[<prev] [next>] [<thread-prev] [thread-next>] [day] [month] [year] [list]
Message-ID: <20100308074533.GA7482@redhat.com>
Date: Mon, 8 Mar 2010 09:45:33 +0200
From: "Michael S. Tsirkin" <mst@...hat.com>
To: David Stevens <dlstevens@...ibm.com>
Cc: kvm@...r.kernel.org, netdev@...r.kernel.org, rusty@...tcorp.com.au,
virtualization@...ts.osdl.org
Subject: Re: [RFC][ PATCH 1/3] vhost-net: support multiple buffer heads in
receiver
On Sun, Mar 07, 2010 at 04:34:32PM -0800, David Stevens wrote:
> "Michael S. Tsirkin" <mst@...hat.com> wrote on 03/07/2010 07:31:30 AM:
>
> > On Tue, Mar 02, 2010 at 05:20:15PM -0700, David Stevens wrote:
> > > This patch generalizes buffer handling functions to
> NULL, NULL);
> > > + head.iov_base = (void *)vhost_get_vq_desc(&net->dev,
> vq,
> > > + vq->iov, ARRAY_SIZE(vq->iov), &out, &in, NULL,
>
> > > NULL);
> >
> > Should type for head be changed so that we do not need to cast?
> >
> > I also prefer aligning descendants on the opening (.
>
> Yes, that's probably better; the indentation with the cast would
> still wrap a lot, but I'll see what I can do here.
>
>
> > > err = sock->ops->sendmsg(NULL, sock, &msg, len);
> > > if (unlikely(err < 0)) {
> > > - vhost_discard_vq_desc(vq);
> > > + vhost_discard(vq, 1);
> >
> > Isn't the original name a bit more descriptive?
>
> During development, I had both and I generally like
> shorter names, but I can change it back.
>
> > > +static int skb_head_len(struct sk_buff_head *skq)
> > > +{
> > > + struct sk_buff *head;
> > > +
> > > + head = skb_peek(skq);
> > > + if (head)
> > > + return head->len;
> > > + return 0;
> > > +}
> > > +
> >
> > This is done without locking, which I think can crash
> > if skb is consumed after we peek it but before we read the
> > length.
>
> This thread is the only legitimate consumer, right?
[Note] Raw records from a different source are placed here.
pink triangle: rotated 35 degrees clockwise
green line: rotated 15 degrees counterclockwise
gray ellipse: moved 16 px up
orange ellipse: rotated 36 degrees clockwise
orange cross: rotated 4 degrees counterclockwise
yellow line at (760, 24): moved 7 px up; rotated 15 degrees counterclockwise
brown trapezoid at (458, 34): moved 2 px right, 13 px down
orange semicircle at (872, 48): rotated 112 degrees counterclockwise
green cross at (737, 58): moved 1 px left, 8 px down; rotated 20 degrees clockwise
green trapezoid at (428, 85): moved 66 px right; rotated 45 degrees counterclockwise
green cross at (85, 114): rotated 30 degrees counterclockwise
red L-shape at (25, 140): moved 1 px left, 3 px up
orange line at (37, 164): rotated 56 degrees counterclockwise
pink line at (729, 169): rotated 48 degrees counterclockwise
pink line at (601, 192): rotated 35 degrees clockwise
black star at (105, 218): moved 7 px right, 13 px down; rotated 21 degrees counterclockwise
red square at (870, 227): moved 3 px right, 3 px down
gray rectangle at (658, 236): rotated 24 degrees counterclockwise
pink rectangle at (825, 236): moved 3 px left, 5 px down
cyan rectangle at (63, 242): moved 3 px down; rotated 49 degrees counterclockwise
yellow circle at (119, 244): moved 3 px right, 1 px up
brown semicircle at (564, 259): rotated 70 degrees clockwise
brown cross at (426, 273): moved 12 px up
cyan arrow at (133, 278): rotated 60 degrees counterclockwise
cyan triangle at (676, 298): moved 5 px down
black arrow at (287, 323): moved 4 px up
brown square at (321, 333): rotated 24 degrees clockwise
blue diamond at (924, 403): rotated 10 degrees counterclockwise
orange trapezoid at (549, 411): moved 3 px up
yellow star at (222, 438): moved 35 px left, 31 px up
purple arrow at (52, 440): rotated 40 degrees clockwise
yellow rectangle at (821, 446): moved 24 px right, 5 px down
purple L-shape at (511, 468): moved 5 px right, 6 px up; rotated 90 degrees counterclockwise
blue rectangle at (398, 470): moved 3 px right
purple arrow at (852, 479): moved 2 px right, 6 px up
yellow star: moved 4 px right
But
> qemu has the file descriptor and I guess we shouldn't trust
> that it won't give it to someone else; it'd break vhost, but
> a crash would be inappropriate, of course. I'd like to avoid
> the lock, but I have another idea here, so will investigate.
>
> >
> >
> > > /* Expects to be always run from workqueue - which acts as
> > > * read-size critical section for our kind of RCU. */
> > > static void handle_rx(struct vhost_net *net)
> > > {
> > > struct vhost_virtqueue *vq = &net->dev.vqs[VHOST_NET_VQ_RX];
> > > - unsigned head, out, in, log, s;
> > > + unsigned in, log, s;
> > > struct vhost_log *vq_log;
> > > struct msghdr msg = {
> > > .msg_name = NULL,
> > > @@ -204,10 +213,11 @@
> > > };
> > >
> > > size_t len, total_len = 0;
> > > - int err;
> > > + int err, headcount, datalen;
> > > size_t hdr_size;
> > > struct socket *sock = rcu_dereference(vq->private_data);
> > > - if (!sock || skb_queue_empty(&sock->sk->sk_receive_queue))
> > > +
> > > + if (!sock || !skb_head_len(&sock->sk->sk_receive_queue))
> > > return;
> > >
> >
> > Isn't this equivalent? Do you expect zero len skbs in socket?
> > If yes, maybe we should discard these, not stop processing ...
>
> A zero return means "no skb's". They are equivalent; I
> changed this call just to make it identical to the loop check,
> but I don't have a strong attachment to this.
>
>
> > > vq_log = unlikely(vhost_has_feature(&net->dev,
> VHOST_F_LOG_ALL)) ?
> > > vq->log : NULL;
> > >
> > > - for (;;) {
> > > - head = vhost_get_vq_desc(&net->dev, vq, vq->iov,
> > > - ARRAY_SIZE(vq->iov),
> > > - &out, &in,
> > > - vq_log, &log);
> > > + while ((datalen = skb_head_len(&sock->sk->sk_receive_queue)))
> {
> >
> > This peeks in the queue to figure out how much data we have.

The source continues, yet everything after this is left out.